Threats by sections of the trade union bureaucracy to organise coordinated strikes against the government have rung hollow over the last four years. The only national strike organised by the Trades Union Congress (TUC), in November 2011 over public-sector pensions, ended in total capitulation. At the time, the SWP and SP also hailed the one-day stoppage as the launch pad for a fight against austerity. For this reason, they now face additional problems pushing their line and seek to plug the credibility gap by minimising the extent of the previous betrayal.

The SP states, “It could and should have been the platform for decisive action that could have won a victory on pensions and blown a hole in Cameron’s austerity offensive. Instead some union leaders, particularly of Unison and the GMB, with the support of the TUC and its then general secretary—now ‘Sir’ Brendan Barber—stopped the struggle in its tracks.”

The attempt to pass off the capitulation of the TUC as the result of a handful of union bureaucrats does not wash. The trade unions had already agreed prior to the day of action to follow a divide-and-rule policy of negotiating separately on a scheme-specific basis. Within a matter of weeks after two million workers took part in the day of action, the TUC called off any further strikes and the government announced that its terms had been accepted without any significant changes.

Only a minority of trade unions did not sign up to the agreement. The PCS, NUT and University Colleges Union (UCU)—dubbed by the pseudo-left as the “rejectionist unions”—only exposed their refusal to wage any principled fight against the betrayal by the TUC majority. They first abandoned a one-day strike in March 2012 and then proceeded with a token one-day stoppage in May, which the NUT downgraded to a regional strike in London.

Shorn of the militant rhetoric, the so-called left-led trade unions do not differ from the rest of the TUC bureaucracy. They want nothing more than an accommodation with the government in which the burden of the attacks on the working class can be implemented with cosmetic changes and a confrontation headed off. However, the government has not obliged—leaving them increasingly exposed to a discontented and restive membership.

The disparity between the reality and the rhetoric of the SWP and SP over the July 10 day of action is all too apparent. The PCS, led by General Secretary Mark Serwotka, decided to hold a consultative ballot of its membership, even though it already has a live strike mandate over pay and pensions from March 2013. This is a union, in which the SP and SWP hold executive posts, using consultative ballots as a stalling operation. Its participation on July 10 would only be aimed at bringing the government into “meaningful negotiations.”

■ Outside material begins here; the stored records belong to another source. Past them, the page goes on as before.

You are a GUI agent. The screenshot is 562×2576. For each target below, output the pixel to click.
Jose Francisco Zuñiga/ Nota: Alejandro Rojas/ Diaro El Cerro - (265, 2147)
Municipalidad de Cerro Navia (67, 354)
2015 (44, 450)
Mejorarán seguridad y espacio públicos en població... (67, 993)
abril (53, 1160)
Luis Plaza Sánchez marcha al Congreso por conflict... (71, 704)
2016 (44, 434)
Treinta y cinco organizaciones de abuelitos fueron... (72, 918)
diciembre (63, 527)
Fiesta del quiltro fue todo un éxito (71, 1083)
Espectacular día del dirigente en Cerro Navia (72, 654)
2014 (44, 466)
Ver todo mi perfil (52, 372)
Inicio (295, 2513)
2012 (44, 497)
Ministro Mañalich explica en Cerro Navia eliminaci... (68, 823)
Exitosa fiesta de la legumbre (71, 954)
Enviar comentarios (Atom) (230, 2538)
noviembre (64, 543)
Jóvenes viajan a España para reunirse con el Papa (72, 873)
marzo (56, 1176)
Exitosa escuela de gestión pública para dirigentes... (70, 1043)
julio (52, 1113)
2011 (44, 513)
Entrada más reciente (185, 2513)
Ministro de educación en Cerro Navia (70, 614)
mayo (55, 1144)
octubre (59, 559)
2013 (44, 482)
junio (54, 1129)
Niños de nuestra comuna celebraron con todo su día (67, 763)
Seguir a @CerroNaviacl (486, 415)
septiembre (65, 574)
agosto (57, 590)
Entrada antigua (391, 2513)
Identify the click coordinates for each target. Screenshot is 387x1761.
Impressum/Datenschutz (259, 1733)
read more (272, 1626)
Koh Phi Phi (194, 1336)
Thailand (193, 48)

It is no different with the Fire Brigades Union (FBU) led by General Secretary Matt Wrack, another nominal left. Its decision to join the July 10 walk out is not a point of departure from its attempt to make a rotten deal with the government. Since September of last year, the FBU has staged a total of 14 strikes over pensions and the increase in retirement age in the service from 55 to 60. Any idea that rolling action constitutes an escalation of a mobilisation is disproven by the fact that the last stoppage on June 21 was called for just seven hours.

The FBU was the first union to enter into scheme-specific negotiations with the government and to withdraw from the strike action in November 2011 on the pretext that it could negotiate a better deal. Wrack has signalled his support for a recent proposal by the Northern Ireland government to retain the retirement age at 55, at the expense of fire fighters still paying more for pensions which will be worth less on retirement. He has called for this to become the basis of an agreement in England and Wales.

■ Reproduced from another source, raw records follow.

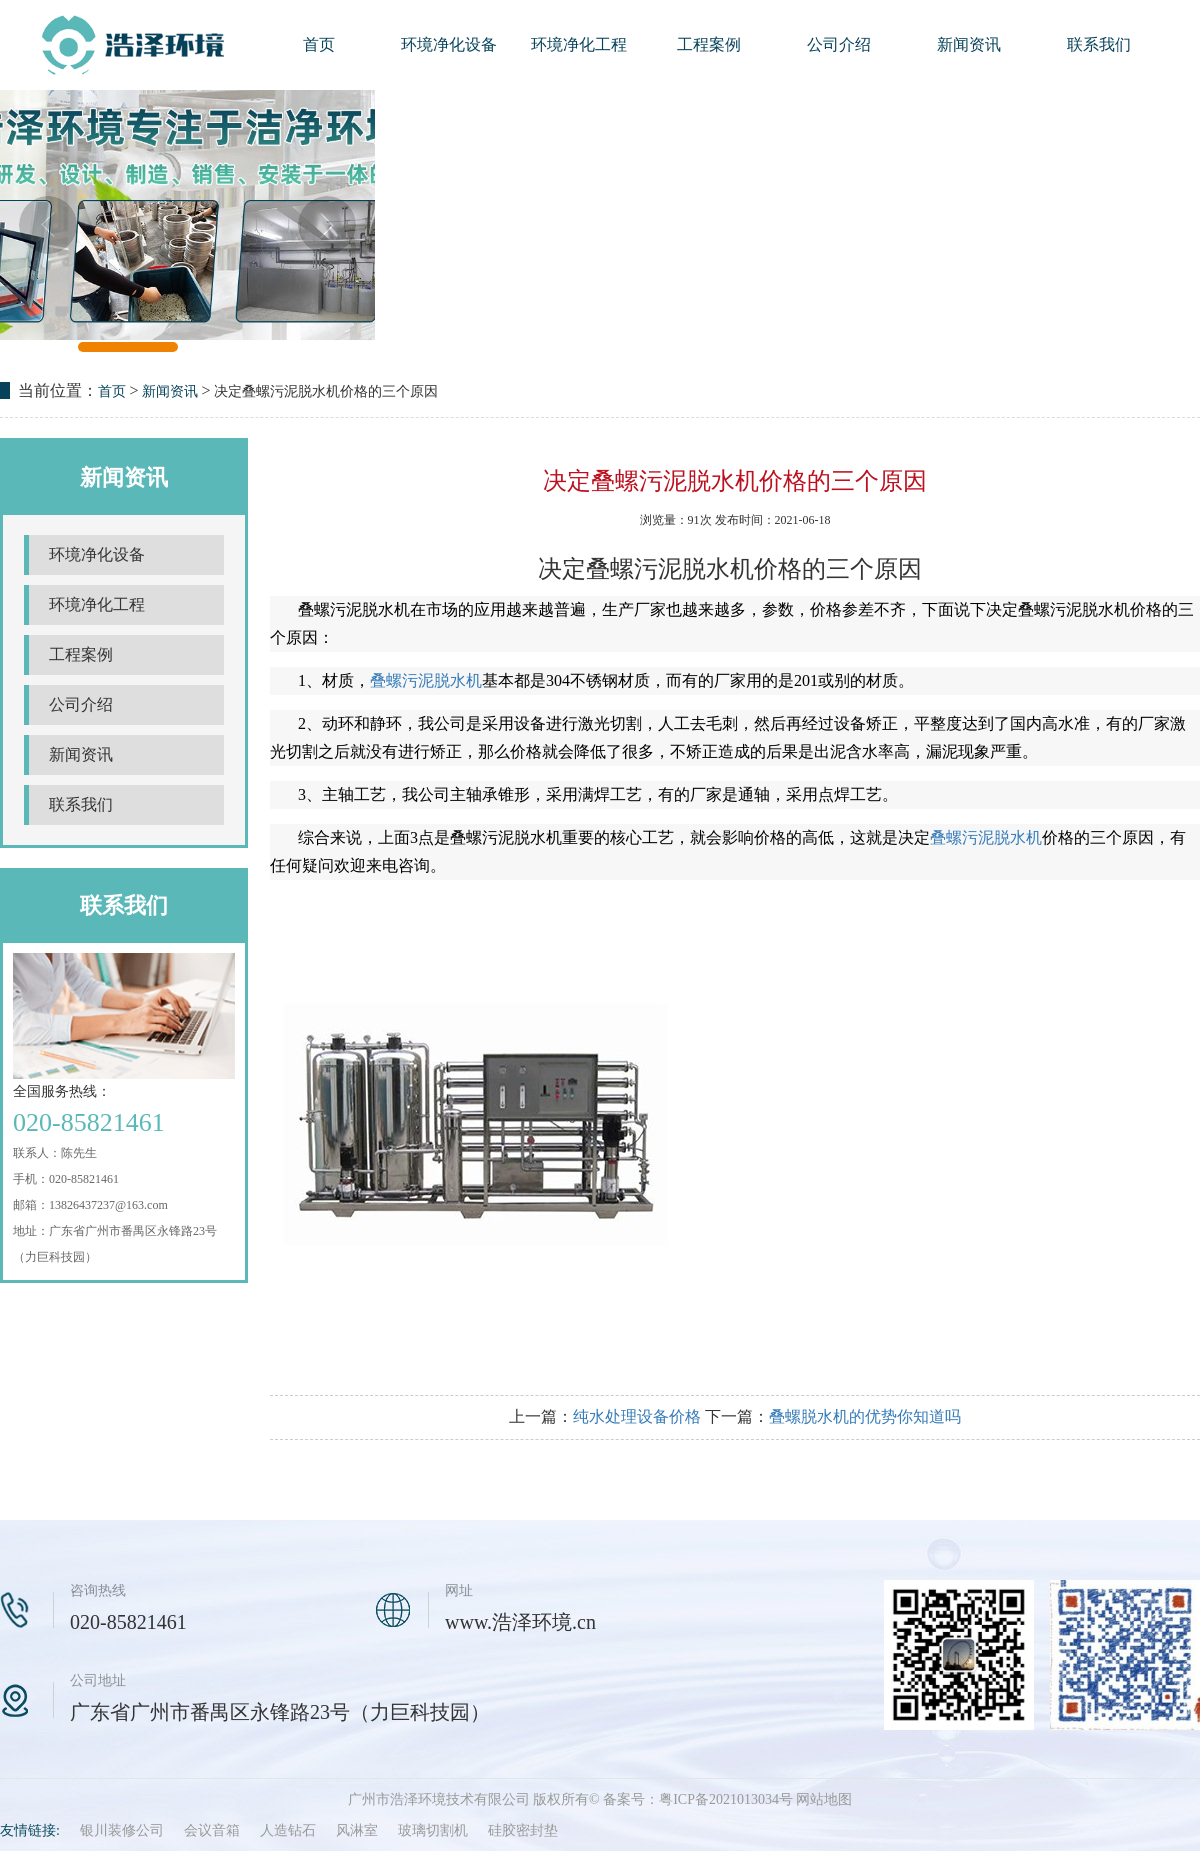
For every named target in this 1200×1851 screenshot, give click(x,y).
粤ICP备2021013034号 (726, 1799)
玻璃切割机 (433, 1830)
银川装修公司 (122, 1830)
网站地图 (824, 1799)
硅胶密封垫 (523, 1830)
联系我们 (1099, 44)
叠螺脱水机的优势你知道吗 (865, 1416)
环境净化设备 (449, 44)
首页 (319, 44)
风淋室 (357, 1830)
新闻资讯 (969, 44)
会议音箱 (212, 1830)
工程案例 (709, 44)
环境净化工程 (579, 44)
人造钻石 (288, 1830)
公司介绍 (839, 44)
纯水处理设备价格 (637, 1416)
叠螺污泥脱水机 (426, 680)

The firefighters union has pursued the pensions issue to the exclusion of defending jobs and opposing the gutting of the service, with thousands of jobs axed over the last four years and fire stations closed.

For the SP and SWP, the role of the working class is restricted solely to accepting whatever token action is deemed permissible by the trade union bureaucracy, a bureaucracy in which the pseudo-left is firmly ensconced. A genuine mobilisation against austerity can only be prepared in a struggle to break the grip of the unions over the working class and advance a socialist programme.